▶ _Prompt_
Transcribe the entries below exactly, starting with the line that has "bei schwacher Hitze köcheln lassen, bis die" and stopping after the line that has "aggiungere elementi determinanti"; no pictures belong in the copy.

-=-=-=-=-

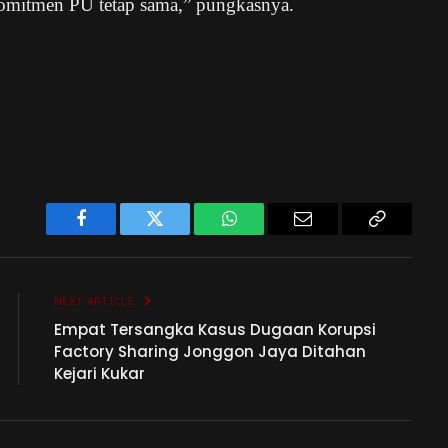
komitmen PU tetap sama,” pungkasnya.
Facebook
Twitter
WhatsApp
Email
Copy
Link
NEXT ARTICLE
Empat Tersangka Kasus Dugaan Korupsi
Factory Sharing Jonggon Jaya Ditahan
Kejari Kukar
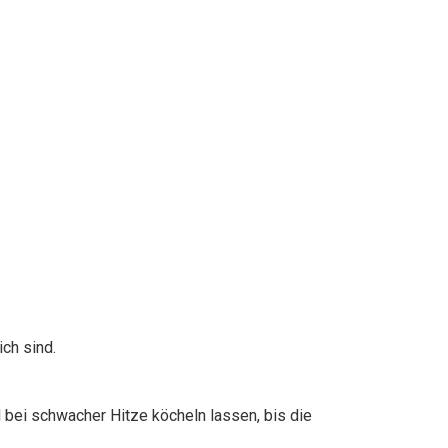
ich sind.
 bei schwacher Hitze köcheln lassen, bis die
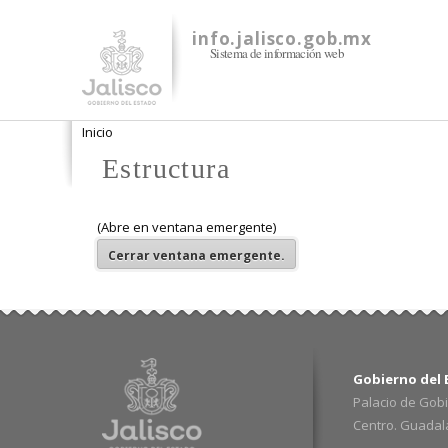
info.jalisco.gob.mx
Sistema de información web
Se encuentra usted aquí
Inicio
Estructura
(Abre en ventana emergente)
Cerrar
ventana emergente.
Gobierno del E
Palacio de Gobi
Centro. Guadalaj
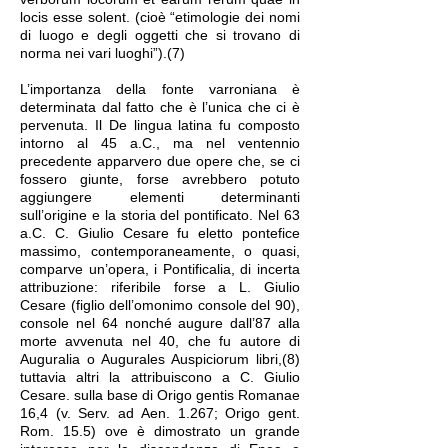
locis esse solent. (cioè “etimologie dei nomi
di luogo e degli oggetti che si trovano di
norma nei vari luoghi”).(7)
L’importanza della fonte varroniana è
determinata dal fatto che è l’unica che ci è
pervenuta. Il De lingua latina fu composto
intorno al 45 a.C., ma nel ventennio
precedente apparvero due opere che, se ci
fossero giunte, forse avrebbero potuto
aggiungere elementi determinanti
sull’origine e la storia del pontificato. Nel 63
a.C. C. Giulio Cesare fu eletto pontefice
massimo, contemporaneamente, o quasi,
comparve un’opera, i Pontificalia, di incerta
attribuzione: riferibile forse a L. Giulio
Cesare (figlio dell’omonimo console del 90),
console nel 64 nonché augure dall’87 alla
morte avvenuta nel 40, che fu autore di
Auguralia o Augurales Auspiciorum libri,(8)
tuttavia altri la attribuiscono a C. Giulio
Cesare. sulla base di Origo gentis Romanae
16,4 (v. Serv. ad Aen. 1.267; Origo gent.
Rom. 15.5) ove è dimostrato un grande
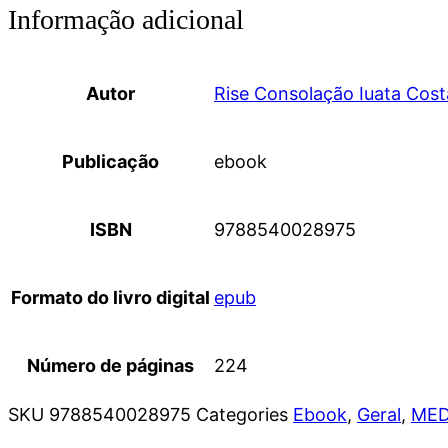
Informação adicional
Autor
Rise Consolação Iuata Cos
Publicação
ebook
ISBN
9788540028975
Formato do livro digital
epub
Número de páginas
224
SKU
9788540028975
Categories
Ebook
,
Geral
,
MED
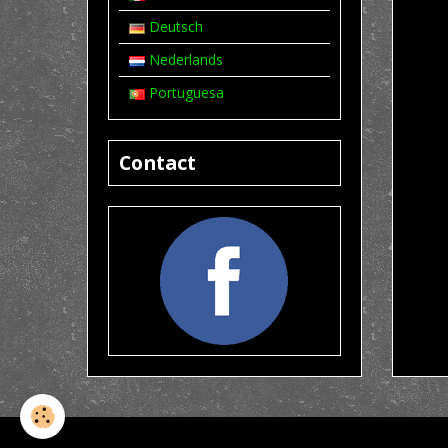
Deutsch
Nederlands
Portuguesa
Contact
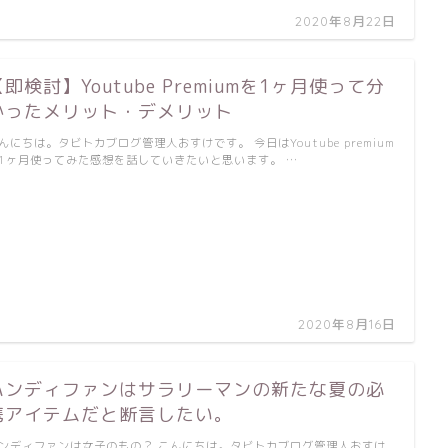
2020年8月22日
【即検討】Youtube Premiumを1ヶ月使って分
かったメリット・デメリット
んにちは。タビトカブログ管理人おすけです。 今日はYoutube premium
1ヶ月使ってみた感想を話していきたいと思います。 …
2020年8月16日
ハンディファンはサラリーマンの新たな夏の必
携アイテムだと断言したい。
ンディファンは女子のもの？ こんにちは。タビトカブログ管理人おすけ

-=-=-=-=-

▶ _Result of this exercise_
 bei schwacher Hitze köcheln lassen, bis die
info.jalisco.gob.mx
Sistema de información web
Se encuentra usted aquí
Inicio
Estructura
(Abre en ventana emergente)
Cerrar
ventana emergente.
Gobierno del E
Palacio de Gobi
Centro. Guadalaj
locis esse solent. (cioè “etimologie dei nomi
di luogo e degli oggetti che si trovano di
norma nei vari luoghi”).(7)
L’importanza della fonte varroniana è
determinata dal fatto che è l’unica che ci è
pervenuta. Il De lingua latina fu composto
intorno al 45 a.C., ma nel ventennio
precedente apparvero due opere che, se ci
fossero giunte, forse avrebbero potuto
aggiungere elementi determinanti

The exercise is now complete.